The next layer is labeled "Ingredients" or "Reactants".

The bottom layer is labeled "Products". 

The corresponding information is filled in on each layer, for each process.  When finished, students have a nice study guide for comparing and contrasting photosynthesis and cellular respiration.

Gummy Bear Lab

This is one of my all-time favorites!

I use this lab at the beginning of the school year, when we're reviewing measurement.  However, it is equallly apprpopriate for the study of osmosis.  (As fate would have it, I first did this lab with my 7th graders who go on to study life science, including osmosis.  When we got to osmosis, they made the connection back to our measurement study.  It was great, and I've never considered doing it any other way, or with any of my other classes).

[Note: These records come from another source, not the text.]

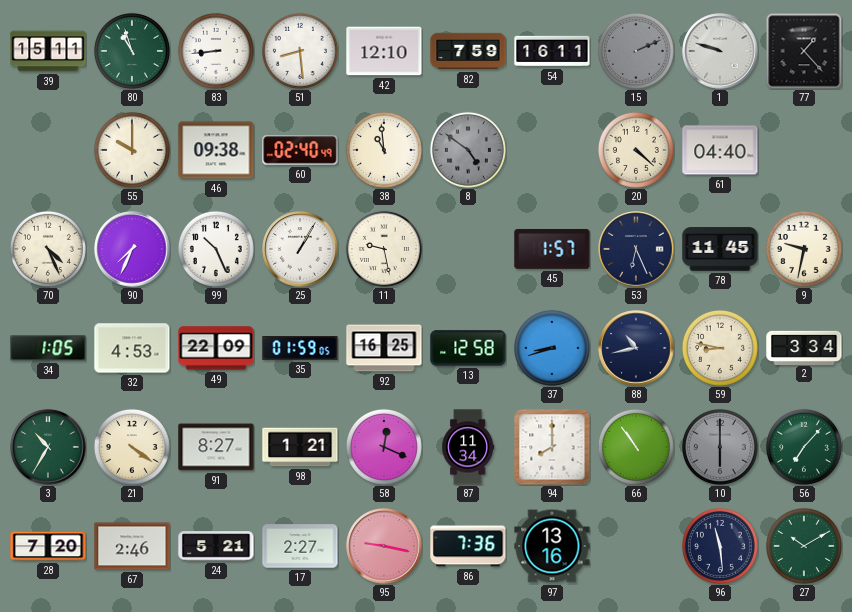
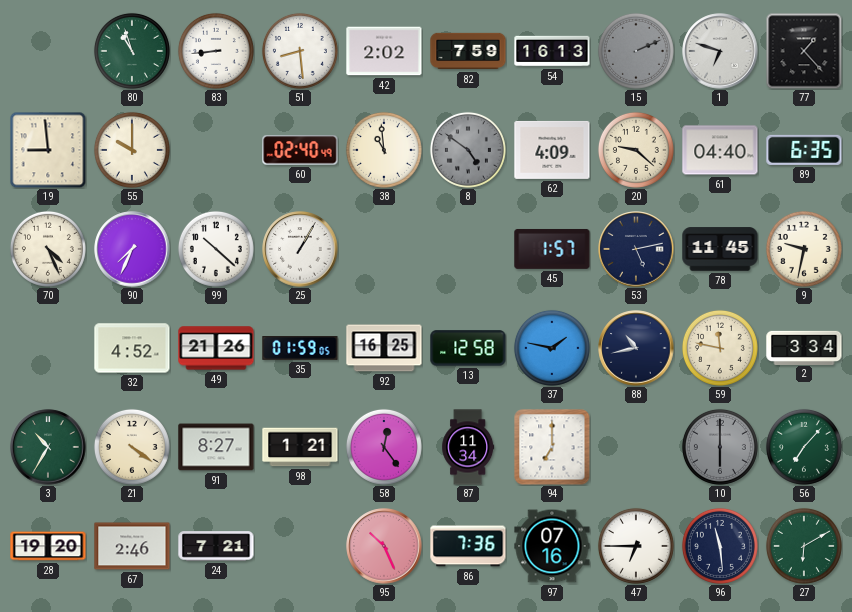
39: 15:11 -> none
42: 12:10 -> 2:02
54: 16:11 -> 16:13
1: 9:48 -> 6:48
19: none -> 8:59
46: 09:38 -> none
62: none -> 4:09
20: 4:22 -> 9:22
89: none -> 6:35
99: 10:26 -> 10:22
11: 9:28 -> none
53: 6:26 -> 5:13
34: 1:05 -> none
32: 4:53 -> 4:52
49: 22:09 -> 21:26
37: 8:42 -> 1:47
59: 8:47 -> 11:47
58: 12:19 -> 12:24
94: 8:00 -> 7:00
66: 10:54 -> none
28: 7:20 -> 19:20
24: 5:21 -> 7:21
17: 2:27 -> none
95: 9:17 -> 10:26
97: 13:16 -> 07:16
47: none -> 6:45
27: 10:10 -> 6:10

The procedure is simple enough....

Each student gets a gummy bear*.  The gummy bear gets measured thoroughly: length, width, height and mass.  Volume and subsequently density can be determined.

The gummy bear then spends a night in a cup of water.

When the students return the next day, the bears get measured once more (after students get over the shock of seeing their newly enlarged gummy bear).

Conclusions are drawn.

In my experience, this lab leads to all kinds of questions for further experimentation... What if I place my gummy bear in Coke/tea/milk/etc?  What if I leave my gummy bear in the water for 2 days?  What if I allow my newly enlarged gummy bear to sit out for a day?  What if I use a gummy worm instead of a gummy bear?  If you have the time and resources, it's a great opportunity for students to design their own experimental process and carry it out. 


*I tried to use a gummy worm one time, when I had some at home.  It didn't work, it completely fell apart.  Fortunately, it was just me playing around at home.  For that reason, always do a test run on the gummy bears you plan to use with your students.  You really want a gummy product that's going to hold up, at least for the initial experiment.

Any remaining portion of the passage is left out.